About this task |
Reproduce the whole of the records exactly, and make sure no picture is carried into the result.

Page images and extracted text:

- - - -

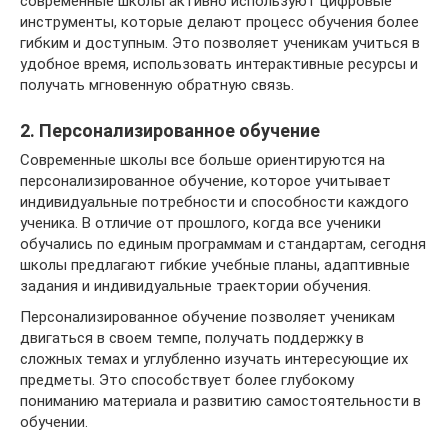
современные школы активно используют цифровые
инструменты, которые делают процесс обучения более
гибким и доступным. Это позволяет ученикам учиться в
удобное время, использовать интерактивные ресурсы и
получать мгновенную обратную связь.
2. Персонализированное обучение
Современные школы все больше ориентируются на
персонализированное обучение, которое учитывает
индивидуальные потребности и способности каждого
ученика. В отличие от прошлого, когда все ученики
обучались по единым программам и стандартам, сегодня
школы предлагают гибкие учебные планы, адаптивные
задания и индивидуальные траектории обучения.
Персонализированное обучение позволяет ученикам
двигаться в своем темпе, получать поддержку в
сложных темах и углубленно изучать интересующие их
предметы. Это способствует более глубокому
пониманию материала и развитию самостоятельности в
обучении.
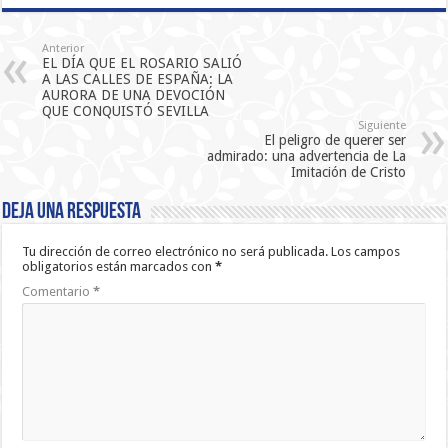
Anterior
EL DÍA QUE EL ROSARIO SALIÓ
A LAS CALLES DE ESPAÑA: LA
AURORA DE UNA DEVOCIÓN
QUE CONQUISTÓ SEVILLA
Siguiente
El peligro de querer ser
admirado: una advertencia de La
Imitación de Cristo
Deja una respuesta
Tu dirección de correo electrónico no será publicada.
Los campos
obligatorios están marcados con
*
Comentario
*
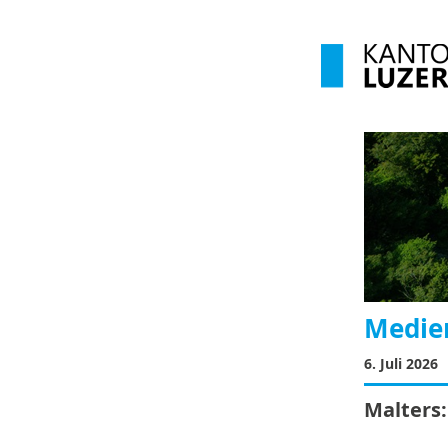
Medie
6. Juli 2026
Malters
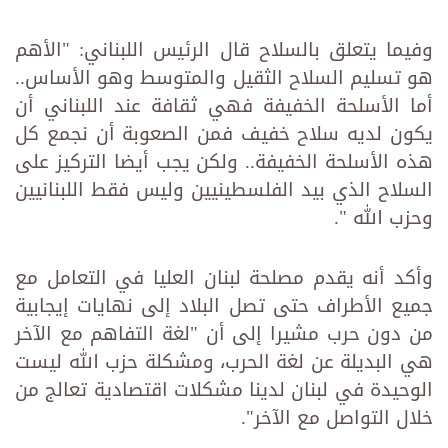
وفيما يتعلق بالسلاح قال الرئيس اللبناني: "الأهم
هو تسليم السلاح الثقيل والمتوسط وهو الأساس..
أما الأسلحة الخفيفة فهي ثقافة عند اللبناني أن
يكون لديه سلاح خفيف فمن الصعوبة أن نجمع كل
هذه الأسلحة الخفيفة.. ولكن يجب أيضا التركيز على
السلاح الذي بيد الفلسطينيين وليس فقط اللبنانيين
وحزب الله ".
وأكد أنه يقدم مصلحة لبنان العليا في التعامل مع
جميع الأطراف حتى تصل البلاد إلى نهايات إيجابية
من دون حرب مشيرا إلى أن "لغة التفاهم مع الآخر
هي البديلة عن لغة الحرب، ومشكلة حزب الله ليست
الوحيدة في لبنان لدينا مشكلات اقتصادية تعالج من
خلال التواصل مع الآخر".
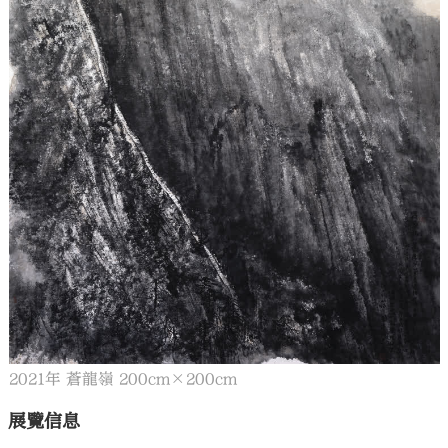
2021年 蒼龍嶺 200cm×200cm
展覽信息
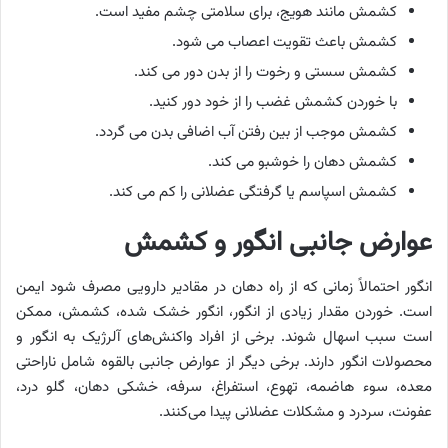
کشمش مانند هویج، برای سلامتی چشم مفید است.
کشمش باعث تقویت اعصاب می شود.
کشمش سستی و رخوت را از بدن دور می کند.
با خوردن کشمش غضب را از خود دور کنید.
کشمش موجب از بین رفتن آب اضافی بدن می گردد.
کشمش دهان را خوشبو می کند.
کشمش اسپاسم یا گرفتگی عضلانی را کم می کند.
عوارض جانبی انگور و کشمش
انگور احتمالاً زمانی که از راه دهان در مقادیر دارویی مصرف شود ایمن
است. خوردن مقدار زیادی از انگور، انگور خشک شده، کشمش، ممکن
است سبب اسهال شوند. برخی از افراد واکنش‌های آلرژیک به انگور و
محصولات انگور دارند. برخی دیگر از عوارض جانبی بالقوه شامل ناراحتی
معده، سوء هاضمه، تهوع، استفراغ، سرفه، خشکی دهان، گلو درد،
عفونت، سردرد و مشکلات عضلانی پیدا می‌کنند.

- - - -

Result of the task |
современные школы активно используют цифровые
инструменты, которые делают процесс обучения более
гибким и доступным. Это позволяет ученикам учиться в
удобное время, использовать интерактивные ресурсы и
получать мгновенную обратную связь.
2. Персонализированное обучение
Современные школы все больше ориентируются на
персонализированное обучение, которое учитывает
индивидуальные потребности и способности каждого
ученика. В отличие от прошлого, когда все ученики
обучались по единым программам и стандартам, сегодня
школы предлагают гибкие учебные планы, адаптивные
задания и индивидуальные траектории обучения.
Персонализированное обучение позволяет ученикам
двигаться в своем темпе, получать поддержку в
сложных темах и углубленно изучать интересующие их
предметы. Это способствует более глубокому
пониманию материала и развитию самостоятельности в
обучении.
Anterior
EL DÍA QUE EL ROSARIO SALIÓ
A LAS CALLES DE ESPAÑA: LA
AURORA DE UNA DEVOCIÓN
QUE CONQUISTÓ SEVILLA
Siguiente
El peligro de querer ser
admirado: una advertencia de La
Imitación de Cristo
Deja una respuesta
Tu dirección de correo electrónico no será publicada.
Los campos
obligatorios están marcados con
*
Comentario
*
Medie
6. Juli 2026
Malters
وفيما يتعلق بالسلاح قال الرئيس اللبناني: "الأهم
هو تسليم السلاح الثقيل والمتوسط وهو الأساس..
أما الأسلحة الخفيفة فهي ثقافة عند اللبناني أن
يكون لديه سلاح خفيف فمن الصعوبة أن نجمع كل
هذه الأسلحة الخفيفة.. ولكن يجب أيضا التركيز على
السلاح الذي بيد الفلسطينيين وليس فقط اللبنانيين
وحزب الله ".
وأكد أنه يقدم مصلحة لبنان العليا في التعامل مع
جميع الأطراف حتى تصل البلاد إلى نهايات إيجابية
من دون حرب مشيرا إلى أن "لغة التفاهم مع الآخر
هي البديلة عن لغة الحرب، ومشكلة حزب الله ليست
الوحيدة في لبنان لدينا مشكلات اقتصادية تعالج من
خلال التواصل مع الآخر".
2021年 蒼龍嶺 200cm×200cm
展覽信息
کشمش مانند هویج، برای سلامتی چشم مفید است.
کشمش باعث تقویت اعصاب می شود.
کشمش سستی و رخوت را از بدن دور می کند.
با خوردن کشمش غضب را از خود دور کنید.
کشمش موجب از بین رفتن آب اضافی بدن می گردد.
کشمش دهان را خوشبو می کند.
کشمش اسپاسم یا گرفتگی عضلانی را کم می کند.
عوارض جانبی انگور و کشمش
انگور احتمالاً زمانی که از راه دهان در مقادیر دارویی مصرف شود ایمن
است. خوردن مقدار زیادی از انگور، انگور خشک شده، کشمش، ممکن
است سبب اسهال شوند. برخی از افراد واکنش‌های آلرژیک به انگور و
محصولات انگور دارند. برخی دیگر از عوارض جانبی بالقوه شامل ناراحتی
معده، سوء هاضمه، تهوع، استفراغ، سرفه، خشکی دهان، گلو درد،
عفونت، سردرد و مشکلات عضلانی پیدا می‌کنند.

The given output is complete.